Consider that school is an environment in which control belongs to an authority figure, not your son. Most children cope by being respectful and responsible in order to gain teacher acceptance. Your child, however, has figured out just how much he must do within the system to survive.
During school hours, he works hard enough to compensate for zeroes on homework, earning a D average and avoiding failure. At home, he rebels against school-imposed controls, such as homework, without realizing he also is defying your authority as parents.
Your son believes he is gaining some control over his life, but he is actually losing control in the long run.
WHAT TO DO
Legitimizing the authority’s (school, teachers) control over him can have both positive and negative consequences. As your son continues to exercise control over his life, he needs to focus on positive, goal-oriented directions.
Wanting to be a judge couldn’t suit your son better. Use that as a positive, not a negative.
First, sit down with him and outline together what it takes to be a judge, starting in high school and continuing through college and law school.
Then, plan a visit to a college with your son. Plan ahead by contacting and setting up a meeting with one of the college’s counselors so that the counselor can detail all the college’s entry requirements to your son.
Next, do the same thing with a law school.
Then, make an appointment to have him visit a judge in your city so that the judge can impress upon him all the work and effort necessary to get to a judicial position, whether elected or appointed.

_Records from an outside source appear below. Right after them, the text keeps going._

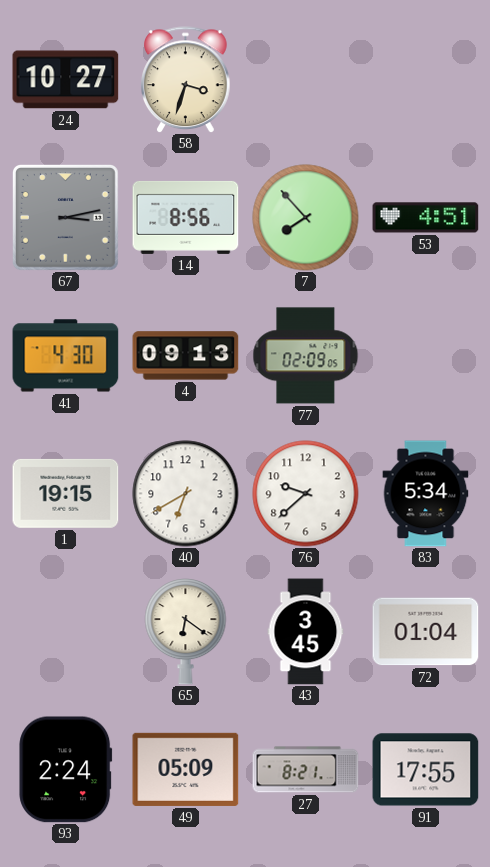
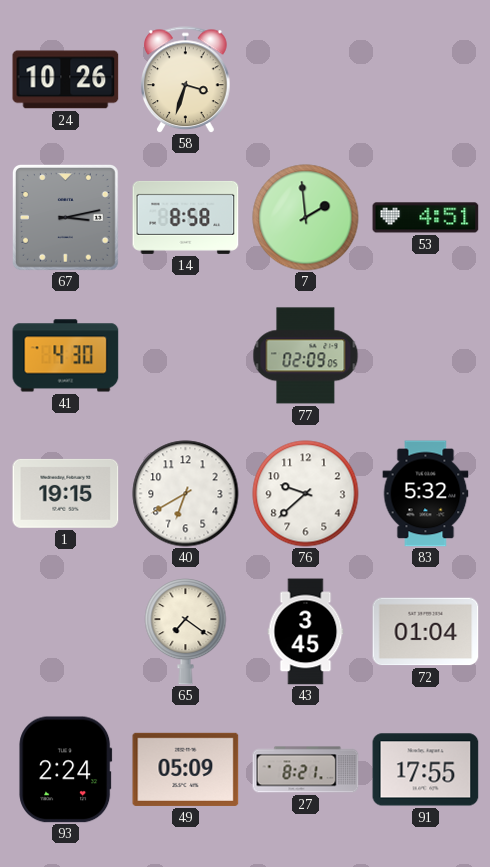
24: 10:27 -> 10:26
14: 8:56 -> 8:58
7: 7:53 -> 1:59
4: 09:13 -> none
83: 5:34 -> 5:32
65: 6:21 -> 7:21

Next, draw a dartboard with concentric circles. Label the bull’s eye “becoming a judge.” Each line away from the bull’s eye is what your son must do to be in control of his life. Explain that every time he chooses not to do what is required, he chooses to lose control and stay further away from his goal.
The last circle is him at age 25 living at home without a dime in his pocket. When your child sees on paper and understands what it takes to become a judge or any other professional, he will see you placing the dart further and further out. The mantra for him is taking pleasures now are tomorrow’s losses.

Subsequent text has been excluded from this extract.